Western Price Survey / Archives
January 30, 2004
Painfully cold weather in Western Canada pushed demand and prices up in that region this week. The Alberta Electric System Operator reported pool prices as high as 707.25 mills/KWh on Wednesday, with loads up in the 8,400 MW vicinity. Even low-demand power attracted three-digit prices this week, topping out at 145.43 mills/KWh at mid- week.
In the Northwest United States, trading at Mid-Columbia stuck to the mid-forties range in the early part of the week. Opening on Monday at between 43.50 mills and 46 mills/KWh, the price for packages of peak- delivery power barely moved during the next two days; On Thursday, power bought and sold for Friday delivery at the hub had lost about 3 mills in value. Off-peak power kept to between 36 mills and 39.50 mills/KWh for delivery this week. Off-peak power bought and sold for delivery next Monday jumped to a high of 43 mills/KWh.
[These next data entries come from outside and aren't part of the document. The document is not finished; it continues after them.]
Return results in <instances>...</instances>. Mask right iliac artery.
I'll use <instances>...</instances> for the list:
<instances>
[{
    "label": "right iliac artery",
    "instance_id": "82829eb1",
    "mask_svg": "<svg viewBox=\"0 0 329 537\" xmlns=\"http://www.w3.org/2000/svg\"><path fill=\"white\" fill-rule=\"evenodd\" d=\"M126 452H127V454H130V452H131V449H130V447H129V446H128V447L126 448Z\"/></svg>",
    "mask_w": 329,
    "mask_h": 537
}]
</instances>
Prices in the southern regions showed a bit more strength. At SP15, peak-load power was changing hands for between 50.50 mills and 53.50 mills/KWh on Monday; the pot was sweetened with an additional 3 mills in late-week trading. Palo Verde power came in a little lower. High- demand power at Palo Verde drew a high of 51.50 mills/KWh in mid-week trading, tapering down to between 46 mills and 47 mills/KWh for Friday deliveries. Off-peak power ran an average of 10 mills/KWh lower than the price for peak-power at the hub throughout the week before moving for 43.25 mills/KWh on Friday.
As reported earlier in the week, Columbia Generating Station and the San Onofre Nuclear Generating Station each began the week curtailed. Columbia spent the first half of the week at about 60 percent output and SONGS No. 3 has been off line since Saturday, January 24. By Thursday morning, Columbia was back at full output. No word was heard about the return of the SONGS unit.
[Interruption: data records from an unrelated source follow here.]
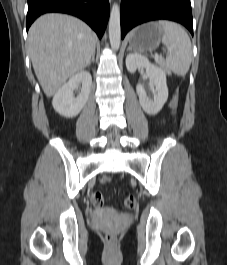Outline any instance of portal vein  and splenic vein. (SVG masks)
Segmentation results:
<instances>
[{"instance_id": "18ae733b", "label": "portal vein and splenic vein", "mask_w": 227, "mask_h": 265, "mask_svg": "<svg viewBox=\"0 0 227 265\" xmlns=\"http://www.w3.org/2000/svg\"><path fill=\"white\" fill-rule=\"evenodd\" d=\"M155 61H159V57L158 56L155 57Z\"/></svg>"}]
</instances>
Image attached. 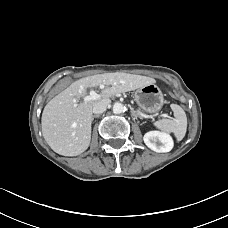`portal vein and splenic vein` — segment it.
<instances>
[{
    "label": "portal vein and splenic vein",
    "instance_id": "obj_1",
    "mask_svg": "<svg viewBox=\"0 0 228 228\" xmlns=\"http://www.w3.org/2000/svg\"><path fill=\"white\" fill-rule=\"evenodd\" d=\"M101 88H103V86H101ZM100 98V95L96 93V91L94 90H91L89 95L84 97V101L85 102H88V101H91V100H97Z\"/></svg>",
    "mask_w": 228,
    "mask_h": 228
}]
</instances>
The 750 MW Four Corners Unit No. 4, which has had its output curtailed by about 400 MW for the better part of last week, remained on planned- curtailment status throughout the week. Planned outages carried over from last week also include the 726 MW Ormond No. 1 and 775 MW Ormond No. 2 units. South of the border, in Baja, Mexico, the 309 MW La Rosita II went on an unscheduled outage beginning Thursday morning [Shauna O'Donnell].
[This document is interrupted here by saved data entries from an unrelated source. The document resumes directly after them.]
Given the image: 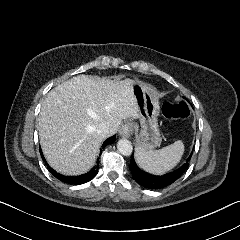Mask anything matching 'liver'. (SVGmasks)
<instances>
[{
  "mask_svg": "<svg viewBox=\"0 0 240 240\" xmlns=\"http://www.w3.org/2000/svg\"><path fill=\"white\" fill-rule=\"evenodd\" d=\"M134 80L112 81L78 75L52 89L39 114V138L49 165L66 175H81L95 164L104 138L100 123L118 125L139 118Z\"/></svg>",
  "mask_w": 240,
  "mask_h": 240,
  "instance_id": "6515ba94",
  "label": "liver"
}]
</instances>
Rally Hopes Tempered by Storage Numbers
After all the hue and cry late last summer and early fall about the dearth of natural gas in the nation's underground storage facilities, it looks now like amply supplies are in the ground to see us through the remainder of this winter. At least that is what the numbers out of the Energy Information Administration appear to indicate.
According to this week's EIA report, as of last Friday there were 2,063 Bcf of gas in storage, a decline of 195 Bcf from the prior week. Nevertheless, the numbers are well above last year; stocks at this time last year were 1,729 Bcf. This week's storage numbers also remain on the credit side of the ledger when compared to the five-year average of 1,900 Bcf.
"Gas is hanging in there," said remarked one trader, referring to the continued run of prices above the $5.00/MMBtu mark. Had the EIA reported a larger draw from storage, indices likely would have recorded a bump up in prices across the board, but instead, the status quo held during end-of-week trading.
San Juan Basin gas opened the week at between $5.10 and $5.23/MMBtu, skipped up to $5.50/MMBtu in mid-week trading, then sank back down to around $5.20/MMBtu for Friday deliveries. Permian followed suit-- starting the week between $5.10 and $5.34/MMBtu, gaining about two bits in value midweek, before quickly dropping back down to $5.19/MMBtu in Thursday trading.
PG&E CityGate deliveries managed to avoid any real swings in prices much of the week, sticking close to $5.60/MMBtu during the course of the week. Malin gas values were jostled around a bit more. After opening on Monday at between $5.35 and $5.42/MMBtu, the price of gas at that hub reached $5.71/MMBtu on Wednesday--only to sink to $5.25/MMBtu the following day [S O'D.].